EXERCISE BRIEF: Retype the records below from their first line through the line holding "18º Seminário do SindiRádio debaterá i", including both ends and no pictures.

Stored data entries:

· · · · ·

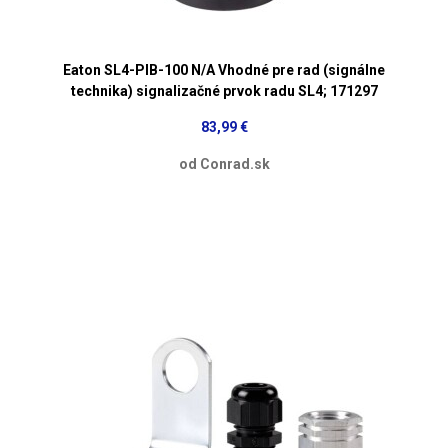
Eaton SL4-PIB-100 N/A Vhodné pre rad (signálne
technika) signalizačné prvok radu SL4; 171297
83,99 €
od Conrad.sk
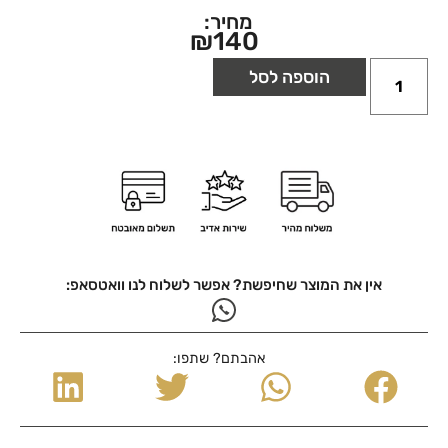
מחיר:
₪
140
הוספה לסל
אין את המוצר שחיפשת? אפשר לשלוח לנו וואטסאפ:
אהבתם? שתפו:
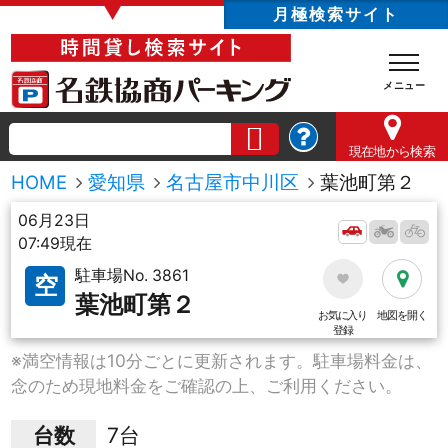
▼
月極検索サイト
現在地
から検索
HOME
愛知県
名古屋市中川区
葉池町第２
06月23日
07:49現在
駐車場No. 3861
空
葉池町第２
お気に入り
地図を開く
登録
※満空情報は10分ごとに更新されます。駐車場料金は、
念のため現地料金をご確認の上、ご利用ください。
台数
7台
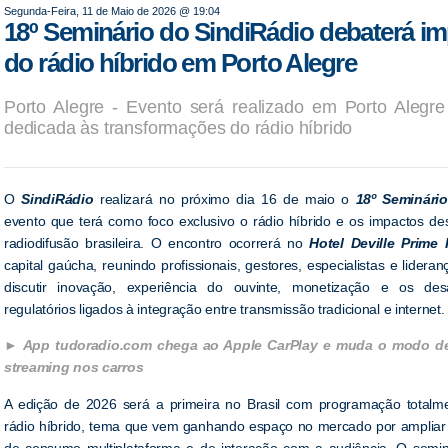
Segunda-Feira, 11 de Maio de 2026 @ 19:04
18º Seminário do SindiRádio debaterá i
do rádio híbrido em Porto Alegre
Porto Alegre - Evento será realizado em Porto Alegre
dedicada às transformações do rádio híbrido
O
SindiRádio
realizará no próximo dia 16 de maio o
18º Seminári
evento que terá como foco exclusivo o rádio híbrido e os impactos de
radiodifusão brasileira. O encontro ocorrerá no
Hotel Deville Prime 
capital gaúcha, reunindo profissionais, gestores, especialistas e lidera
discutir inovação, experiência do ouvinte, monetização e os des
regulatórios ligados à integração entre transmissão tradicional e internet.
App tudoradio.com chega ao Apple CarPlay e muda o modo de 
streaming nos carros
A edição de 2026 será a primeira no Brasil com programação totalm
rádio híbrido, tema que vem ganhando espaço no mercado por ampliar 
de consumo multiplataforma e de interação com a audiência. O semi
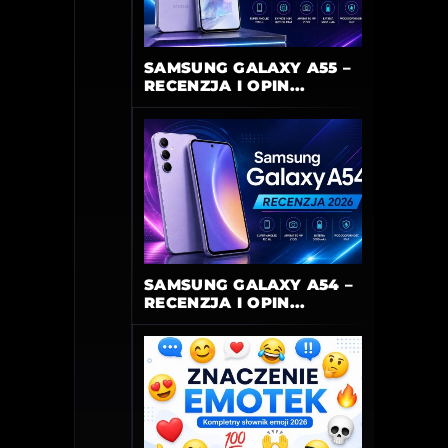
SAMSUNG GALAXY A55 –
RECENZJA I OPIN...
SAMSUNG GALAXY A54 –
RECENZJA I OPIN...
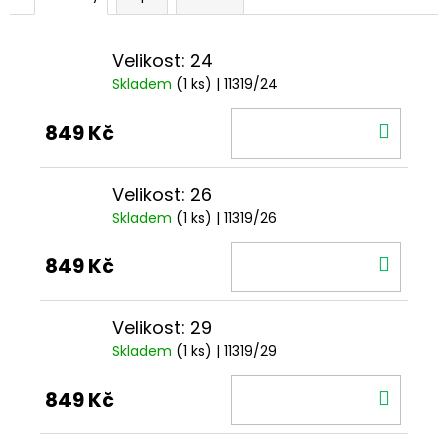
Velikost: 24
Skladem
(1 ks)
| 11319/24
DO
849 Kč
KOŠÍ
Velikost: 26
Skladem
(1 ks)
| 11319/26
DO
849 Kč
KOŠÍ
Velikost: 29
Skladem
(1 ks)
| 11319/29
DO
849 Kč
KOŠÍ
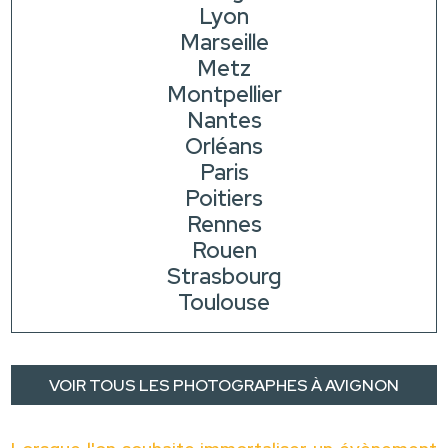
Lyon
Marseille
Metz
Montpellier
Nantes
Orléans
Paris
Poitiers
Rennes
Rouen
Strasbourg
Toulouse
VOIR TOUS LES PHOTOGRAPHES À AVIGNON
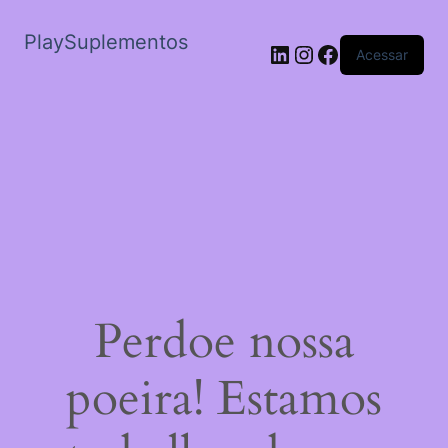
PlaySuplementos
LinkedIn
Instagram
Facebook
Acessar
Perdoe nossa
poeira! Estamos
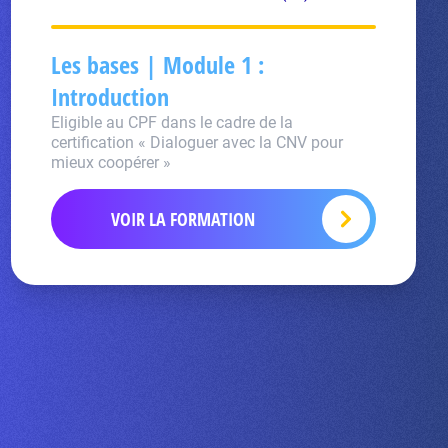
Les bases | Module 1 :
Introduction
Eligible au CPF dans le cadre de la
certification « Dialoguer avec la CNV pour
mieux coopérer »
VOIR LA FORMATION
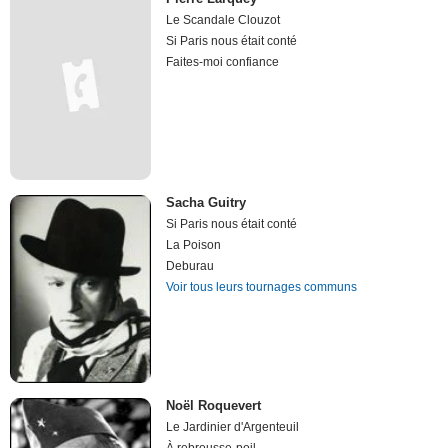
Le Scandale Clouzot
Si Paris nous était conté
Faites-moi confiance
Sacha Guitry
Si Paris nous était conté
La Poison
Deburau
Voir tous leurs tournages communs
Noël Roquevert
Le Jardinier d'Argenteuil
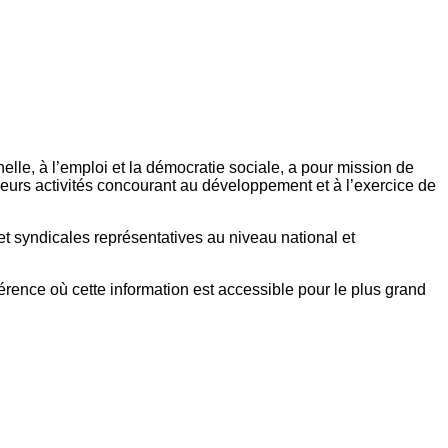
elle, à l’emploi et la démocratie sociale, a pour mission de
eurs activités concourant au développement et à l’exercice de
et syndicales représentatives au niveau national et
référence où cette information est accessible pour le plus grand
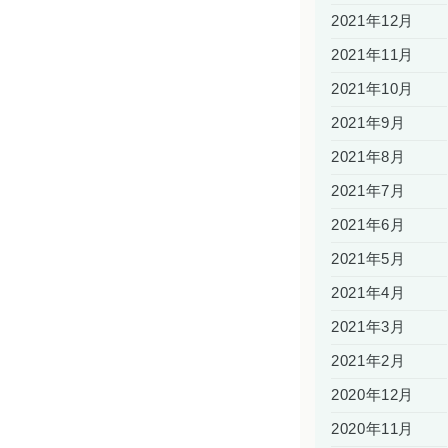
2021年12月
2021年11月
2021年10月
2021年9月
2021年8月
2021年7月
2021年6月
2021年5月
2021年4月
2021年3月
2021年2月
2020年12月
2020年11月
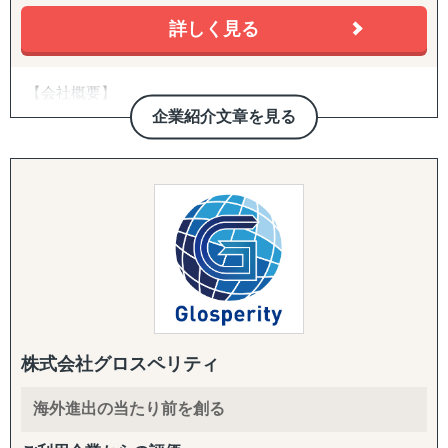
などいったお悩みを抱えています。こういったお悩みの企
『販路構築チーム』
業のご担当者は、ぜひ一度、アクシアマーケティングにご
詳しく見る
目的：海外現地で最適なパートナーとの取引を創出する
連絡ください。
↳ 商談向け資料制作
↳ 企業リストアップ
【会社概要】
東南アジアや中国、韓国、インドをはじめ、北米や欧州と
↳ アポイント取得
いった幅広い国・地域での調査実績があり、調査・分析に
企業紹介文章を見る
↳ 商談創出・交渉サポート
■私たちレインは、世界40カ国以上にわたり構築された専
特化している弊社が、貴社の海外事業の成功に向けて、伴
↳ 契約サポート
門家とのネットワークで、様々な日本
走支援させていただきます。
企業のグローバルな展望に基づいた海外進出の支援をし
『体制構築チーム』
ています。
【主要サービスメニュー】
目的：海外現地で活動するために必要な土台をつくる
市場調査
↳ 会社設立（登記・銀行口座）
■レイン独自のネットワークは現地語・日本語を解する多
競合分析
↳ ビザ申請サポート
数の専門調査員や、様々な専門領域を
アライアンス支援
↳ 不動産探索（オフィス・倉庫・店舗・住居）
持つ大学教授陣、また、現地の内情に精通した各国の調
↳ 店舗開業パッケージ（許認可・内装・採用・集客）
査会社などから構成されます。
【よくご相談いただく内容】
↳ 人材採用支援（現地スタッフ採用）
「どの国・地域に参入すべきかわからない」
■カバーする地域は東アジア、東南アジア、南アジア、中
「進出に踏み切れる客観的データがない」
株式会社グロスペリティ
------------------------------------
東、欧州、アフリカ、北米、中南米
「海外進出がはじめてだから落とし穴が多そうで困ってい
及び、世界各地における効果的な調査とその分析によ
る」
海外進出の当たり前を創る
り、現地の最新状況をつぶさに把握する
「市場規模や成長性を正確に把握できていない」
ことが可能です。
「公開情報が少ないニッチな市場を細かい粒度で分析した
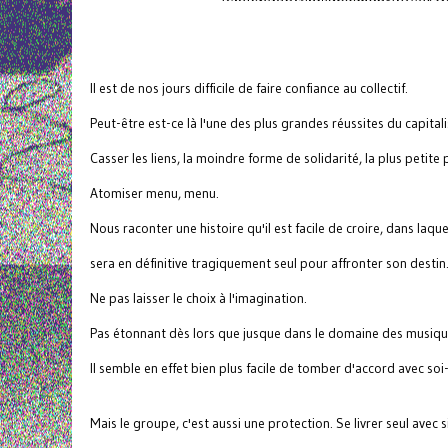
Il est de nos jours difficile de faire confiance au collectif.
Peut-être est-ce là l'une des plus grandes réussites du capital
Casser les liens, la moindre forme de solidarité, la plus petit
Atomiser menu, menu.
Nous raconter une histoire qu'il est facile de croire, dans laquelle
sera en définitive tragiquement seul pour affronter son destin
Ne pas laisser le choix à l'imagination.
Pas étonnant dès lors que jusque dans le domaine des musiques
Il semble en effet bien plus facile de tomber d'accord avec so
Mais le groupe, c'est aussi une protection. Se livrer seul avec s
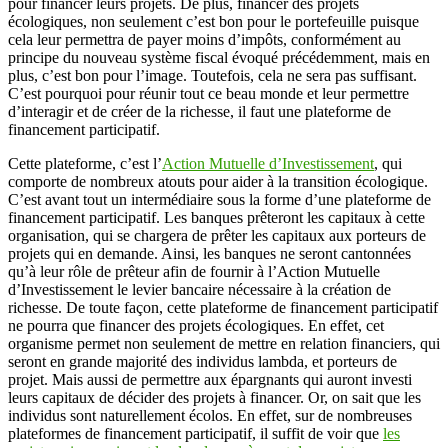
pour financer leurs projets. De plus, financer des projets
écologiques, non seulement c’est bon pour le portefeuille puisque
cela leur permettra de payer moins d’impôts, conformément au
principe du nouveau système fiscal évoqué précédemment, mais en
plus, c’est bon pour l’image. Toutefois, cela ne sera pas suffisant.
C’est pourquoi pour réunir tout ce beau monde et leur permettre
d’interagir et de créer de la richesse, il faut une plateforme de
financement participatif.
Cette plateforme, c’est l’
Action Mutuelle d’Investissement
, qui
comporte de nombreux atouts pour aider à la transition écologique.
C’est avant tout un intermédiaire sous la forme d’une plateforme de
financement participatif. Les banques prêteront les capitaux à cette
organisation, qui se chargera de prêter les capitaux aux porteurs de
projets qui en demande. Ainsi, les banques ne seront cantonnées
qu’à leur rôle de prêteur afin de fournir à l’Action Mutuelle
d’Investissement le levier bancaire nécessaire à la création de
richesse. De toute façon, cette plateforme de financement participatif
ne pourra que financer des projets écologiques. En effet, cet
organisme permet non seulement de mettre en relation financiers, qui
seront en grande majorité des individus lambda, et porteurs de
projet. Mais aussi de permettre aux épargnants qui auront investi
leurs capitaux de décider des projets à financer. Or, on sait que les
individus sont naturellement écolos. En effet, sur de nombreuses
plateformes de financement participatif, il suffit de voir que
les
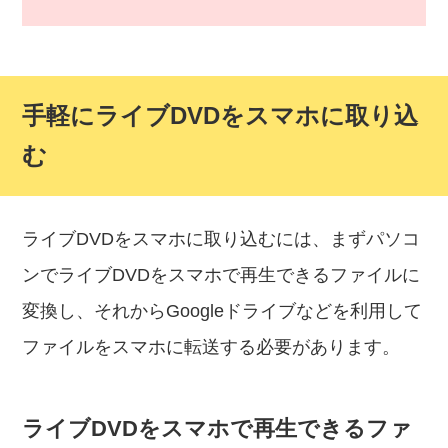
手軽にライブDVDをスマホに取り込
む
ライブDVDをスマホに取り込むには、まずパソコ
ンでライブDVDをスマホで再生できるファイルに
変換し、それからGoogleドライブなどを利用して
ファイルをスマホに転送する必要があります。
ライブDVDをスマホで再生できるファ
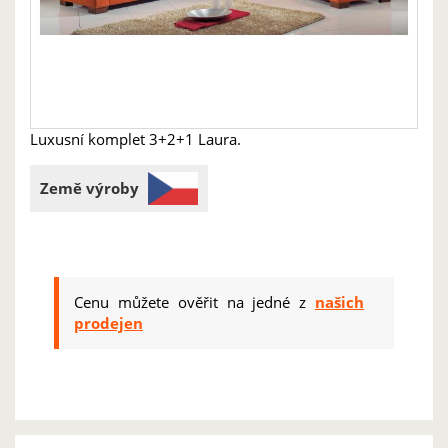
Luxusní komplet 3+2+1 Laura.
Země výroby
Cenu můžete ověřit na jedné z
našich
prodejen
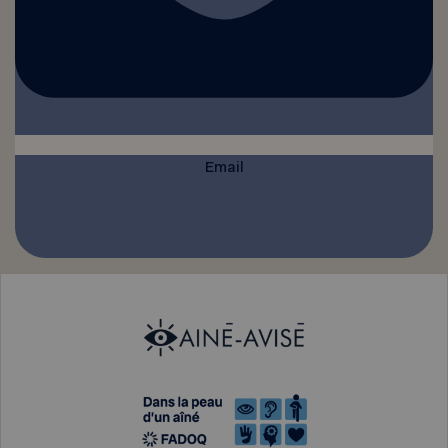
Email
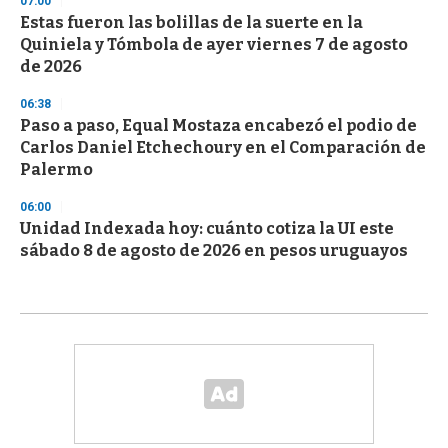
07:00
Estas fueron las bolillas de la suerte en la
Quiniela y Tómbola de ayer viernes 7 de agosto
de 2026
06:38
Paso a paso, Equal Mostaza encabezó el podio de
Carlos Daniel Etchechoury en el Comparación de
Palermo
06:00
Unidad Indexada hoy: cuánto cotiza la UI este
sábado 8 de agosto de 2026 en pesos uruguayos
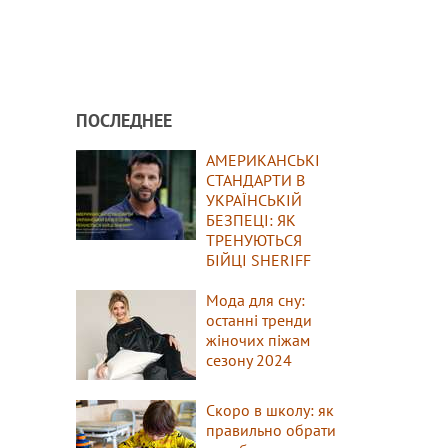
ПОСЛЕДНЕЕ
АМЕРИКАНСЬКІ
СТАНДАРТИ В
УКРАЇНСЬКІЙ
БЕЗПЕЦІ: ЯК
ТРЕНУЮТЬСЯ
БІЙЦІ SHERIFF
Мода для сну:
останні тренди
жіночих піжам
сезону 2024
Скоро в школу: як
правильно обрати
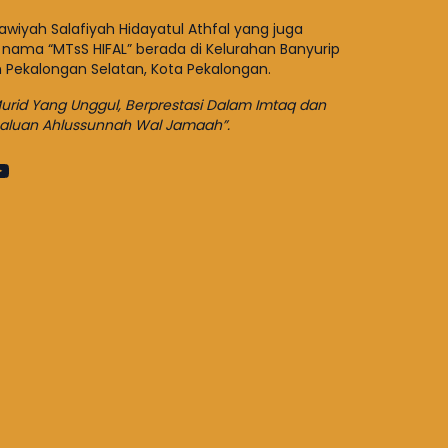
wiyah Salafiyah Hidayatul Athfal yang juga
 nama “MTsS HIFAL” berada di Kelurahan Banyurip
n Pekalongan Selatan, Kota Pekalongan.
rid Yang Unggul, Berprestasi Dalam Imtaq dan
haluan Ahlussunnah Wal Jamaah”.
k
gram
ter
YouTube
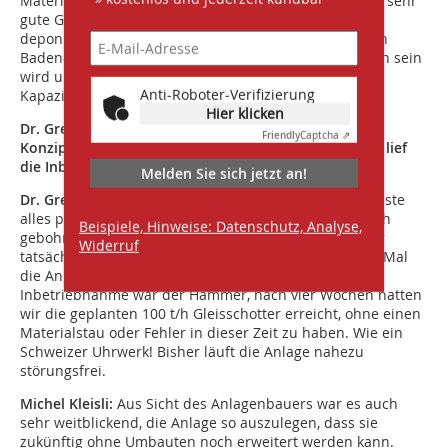
Materialien, die eher nach Erden aussehen, noch eine sehr
gute Gesteinskörnung heraus. Andere Anwender
deponieren das noch, was allerdings nach 2035 z. B. in
Baden-Württemberg nur in Bestandsdeponien möglich sein
wird und diese haben eigentlich nur noch wenige
Anti-Roboter-Verifizierung
Kapazitäten.
Hier klicken
Dr. Gregor Silvers, sie waren von Anfang an bei der
Friendly
Captcha ⇗
Konzipierung und Beschaffung der Anlage dabei. Wie lief
die Inbetriebnahme, erfüllten sich die Erwartungen?
Melden Sie sich jetzt an!
Dr. Gregor Silvers:
Schon beim Aufbau der Anlage passte
alles perfekt, es musste nicht ein zusätzliches Bohrloch
Beispiele, Hinweise: Datenschutz, Analyse,
gebohrt oder ein Teil abgeändert werden. Der Tag war
Widerruf
tatsächlich spannend, der Moment, wenn zum ersten Mal
die Anlage als Ganzes eingeschaltet wird. Der Tag der
Inbetriebnahme war der Hammer, nach vier Wochen hatten
wir die geplanten 100 t/h Gleisschotter erreicht, ohne einen
Materialstau oder Fehler in dieser Zeit zu haben. Wie ein
Schweizer Uhrwerk! Bisher läuft die Anlage nahezu
störungsfrei.
Michel Kleisli:
Aus Sicht des Anlagenbauers war es auch
sehr weitblickend, die Anlage so auszulegen, dass sie
zukünftig ohne Umbauten noch erweitert werden kann.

· · · · ·

THE ANSWER:
Eaton SL4-PIB-100 N/A Vhodné pre rad (signálne
technika) signalizačné prvok radu SL4; 171297
83,99 €
od Conrad.sk
מחיר:
₪
140
הוספה לסל
אין את המוצר שחיפשת? אפשר לשלוח לנו וואטסאפ:
אהבתם? שתפו:
▼
月極検索サイト
現在地
から検索
HOME
愛知県
名古屋市中川区
葉池町第２
06月23日
07:49現在
駐車場No. 3861
空
葉池町第２
お気に入り
地図を開く
登録
※満空情報は10分ごとに更新されます。駐車場料金は、
念のため現地料金をご確認の上、ご利用ください。
台数
7台
Segunda-Feira, 11 de Maio de 2026 @ 19:04
18º Seminário do SindiRádio debaterá i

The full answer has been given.